→ **Work instruction**
Your task is to copy the stretch of lines in the records below that begins with the line containing "分譲地情報 (28, 1611)" and ends with the line containing "施工事例 (52, 37)", exactly as written, with nothing added.

→ **Stored records**
- - -
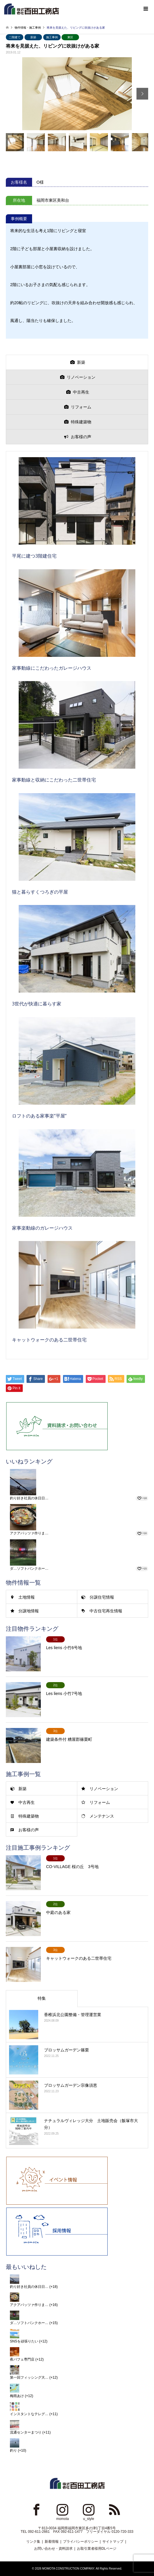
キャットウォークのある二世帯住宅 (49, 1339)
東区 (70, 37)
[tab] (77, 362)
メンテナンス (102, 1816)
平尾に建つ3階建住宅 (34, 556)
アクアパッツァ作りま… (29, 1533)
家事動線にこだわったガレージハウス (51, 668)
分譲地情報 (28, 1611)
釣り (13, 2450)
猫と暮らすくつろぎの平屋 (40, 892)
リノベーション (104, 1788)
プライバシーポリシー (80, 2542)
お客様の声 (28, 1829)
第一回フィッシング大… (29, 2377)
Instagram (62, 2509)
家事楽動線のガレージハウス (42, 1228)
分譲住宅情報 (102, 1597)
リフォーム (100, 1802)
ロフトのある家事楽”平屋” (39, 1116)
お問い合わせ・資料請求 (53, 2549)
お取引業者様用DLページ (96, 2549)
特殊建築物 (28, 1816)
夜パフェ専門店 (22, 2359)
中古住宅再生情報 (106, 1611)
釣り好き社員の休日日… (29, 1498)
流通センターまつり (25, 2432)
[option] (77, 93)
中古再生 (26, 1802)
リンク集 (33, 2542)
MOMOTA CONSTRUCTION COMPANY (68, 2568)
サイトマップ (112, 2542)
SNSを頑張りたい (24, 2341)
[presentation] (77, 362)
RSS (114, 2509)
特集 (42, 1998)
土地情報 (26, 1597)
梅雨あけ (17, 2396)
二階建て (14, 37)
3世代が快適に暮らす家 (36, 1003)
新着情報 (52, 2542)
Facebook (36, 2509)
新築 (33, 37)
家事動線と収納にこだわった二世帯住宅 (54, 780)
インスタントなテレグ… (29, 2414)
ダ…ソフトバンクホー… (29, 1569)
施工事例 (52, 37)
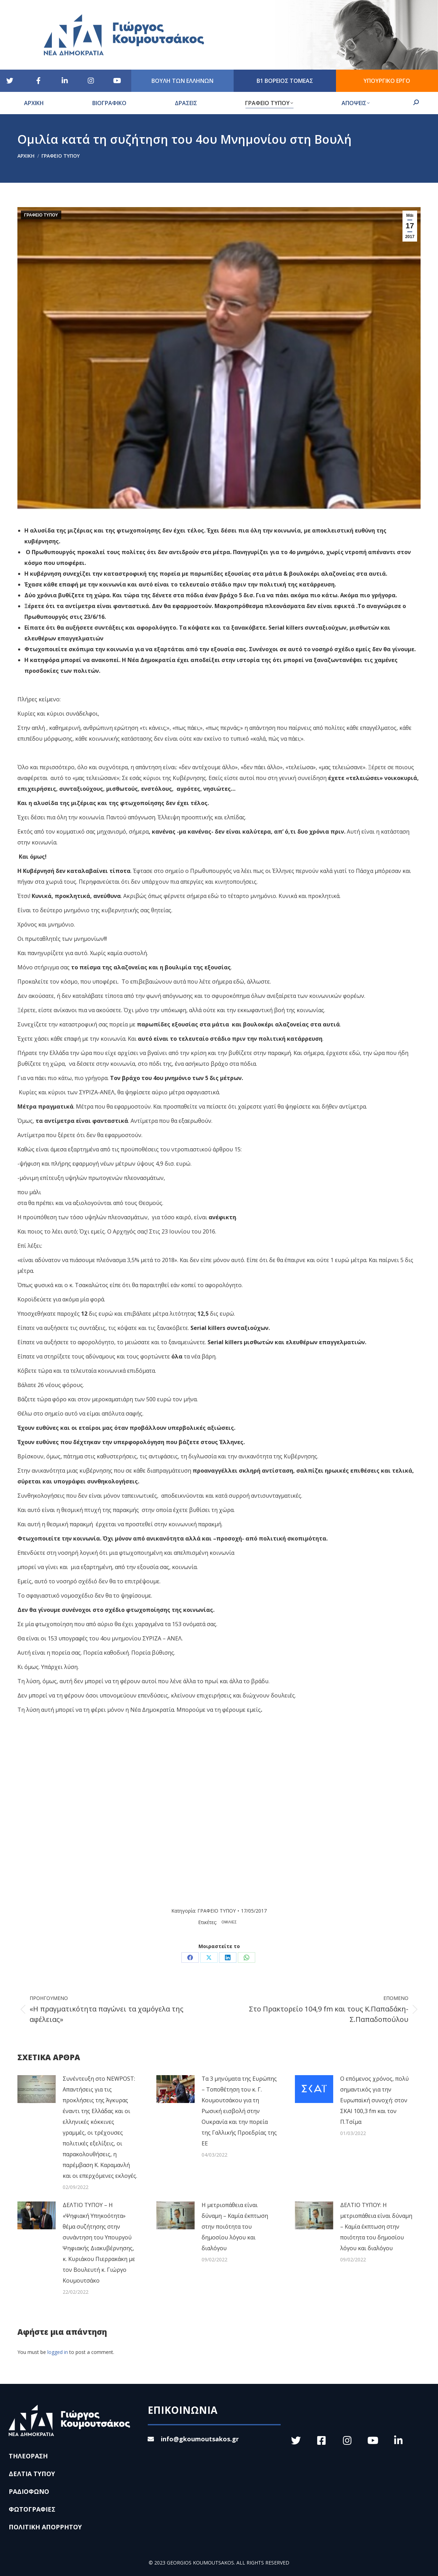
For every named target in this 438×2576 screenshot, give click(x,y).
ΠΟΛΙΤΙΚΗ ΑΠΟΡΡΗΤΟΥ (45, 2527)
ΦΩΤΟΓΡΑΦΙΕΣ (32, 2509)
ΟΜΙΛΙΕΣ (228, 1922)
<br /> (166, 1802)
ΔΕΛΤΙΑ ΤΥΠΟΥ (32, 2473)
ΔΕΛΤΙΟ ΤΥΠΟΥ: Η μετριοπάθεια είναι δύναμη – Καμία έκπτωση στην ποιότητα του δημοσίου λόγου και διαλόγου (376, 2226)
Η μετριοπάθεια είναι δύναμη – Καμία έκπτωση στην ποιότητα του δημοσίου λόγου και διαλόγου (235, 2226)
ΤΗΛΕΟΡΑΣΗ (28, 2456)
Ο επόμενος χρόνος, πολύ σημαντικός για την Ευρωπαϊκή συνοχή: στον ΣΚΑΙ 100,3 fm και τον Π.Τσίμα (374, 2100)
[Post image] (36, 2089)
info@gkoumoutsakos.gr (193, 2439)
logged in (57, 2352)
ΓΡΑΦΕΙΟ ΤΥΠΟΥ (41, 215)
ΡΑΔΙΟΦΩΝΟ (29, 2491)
- - -
→ **Answer to this exercise**
分譲地情報 (28, 1611)
釣り (13, 2450)
猫と暮らすくつろぎの平屋 (40, 892)
リノベーション (104, 1788)
プライバシーポリシー (80, 2542)
お客様の声 (28, 1829)
第一回フィッシング大… (29, 2377)
Instagram (62, 2509)
家事楽動線のガレージハウス (42, 1228)
分譲住宅情報 (102, 1597)
リフォーム (100, 1802)
ロフトのある家事楽”平屋” (39, 1116)
お問い合わせ・資料請求 (53, 2549)
お取引業者様用DLページ (96, 2549)
特殊建築物 (28, 1816)
夜パフェ専門店 (22, 2359)
中古住宅再生情報 (106, 1611)
釣り好き社員の休日日… (29, 1498)
流通センターまつり (25, 2432)
[option] (77, 93)
中古再生 (26, 1802)
リンク集 (33, 2542)
MOMOTA CONSTRUCTION COMPANY (68, 2568)
サイトマップ (112, 2542)
SNSを頑張りたい (24, 2341)
[presentation] (77, 362)
RSS (114, 2509)
特集 (42, 1998)
土地情報 (26, 1597)
梅雨あけ (17, 2396)
二階建て (14, 37)
3世代が快適に暮らす家 (36, 1003)
新着情報 (52, 2542)
Facebook (36, 2509)
新築 (33, 37)
家事動線と収納にこだわった二世帯住宅 (54, 780)
インスタントなテレグ… (29, 2414)
ダ…ソフトバンクホー… (29, 1569)
施工事例 (52, 37)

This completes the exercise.